§ **Task**
A single number is the whole answer: the count of lines in these entries that hold "panneaux".

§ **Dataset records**
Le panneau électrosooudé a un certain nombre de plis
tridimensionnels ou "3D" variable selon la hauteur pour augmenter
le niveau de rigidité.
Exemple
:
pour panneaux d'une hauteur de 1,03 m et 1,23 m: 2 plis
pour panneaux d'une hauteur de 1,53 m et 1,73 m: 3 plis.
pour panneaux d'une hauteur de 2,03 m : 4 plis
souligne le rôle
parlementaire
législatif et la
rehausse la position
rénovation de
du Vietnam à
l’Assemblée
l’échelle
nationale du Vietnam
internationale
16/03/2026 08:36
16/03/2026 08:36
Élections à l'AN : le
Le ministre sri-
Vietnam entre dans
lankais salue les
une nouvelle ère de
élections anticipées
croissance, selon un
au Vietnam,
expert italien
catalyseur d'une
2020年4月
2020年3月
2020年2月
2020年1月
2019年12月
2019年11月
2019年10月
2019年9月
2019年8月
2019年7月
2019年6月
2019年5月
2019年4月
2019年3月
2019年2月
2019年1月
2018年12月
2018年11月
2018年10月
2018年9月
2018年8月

* * *

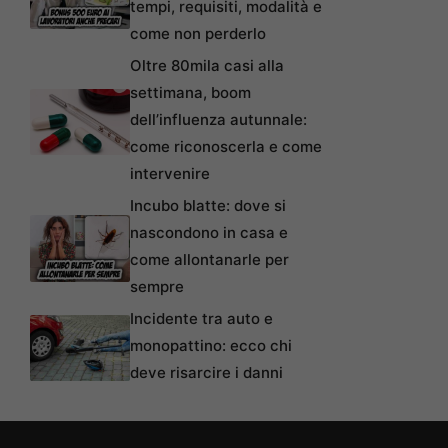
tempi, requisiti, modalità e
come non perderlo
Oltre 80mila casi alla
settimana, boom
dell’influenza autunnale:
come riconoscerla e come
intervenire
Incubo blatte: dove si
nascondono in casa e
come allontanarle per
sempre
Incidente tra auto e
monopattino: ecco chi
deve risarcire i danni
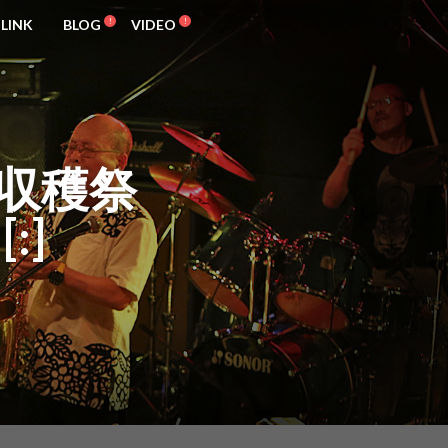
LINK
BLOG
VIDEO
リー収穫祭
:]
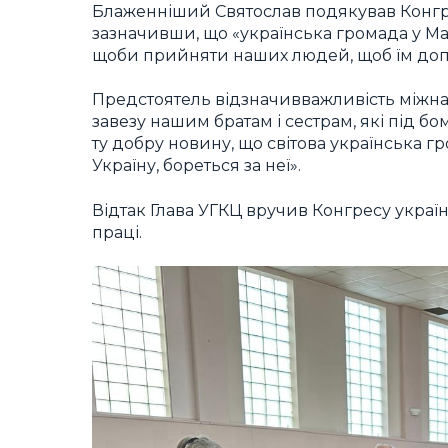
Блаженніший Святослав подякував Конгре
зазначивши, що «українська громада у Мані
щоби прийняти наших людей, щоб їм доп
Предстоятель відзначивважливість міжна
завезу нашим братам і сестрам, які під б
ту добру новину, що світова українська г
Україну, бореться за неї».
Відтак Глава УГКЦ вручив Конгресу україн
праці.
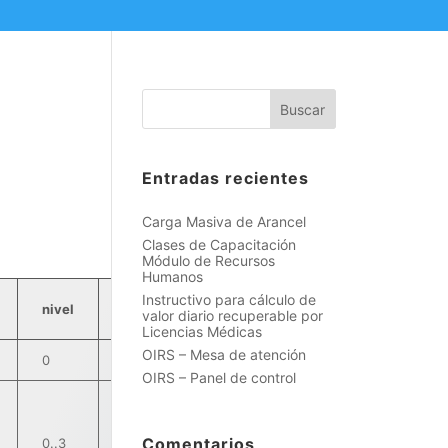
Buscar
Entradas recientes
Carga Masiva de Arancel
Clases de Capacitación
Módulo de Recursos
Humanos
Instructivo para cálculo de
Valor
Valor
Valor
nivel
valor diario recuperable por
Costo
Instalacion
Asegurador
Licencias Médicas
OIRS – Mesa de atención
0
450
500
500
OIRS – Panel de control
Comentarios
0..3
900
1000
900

§ **Written answer**
3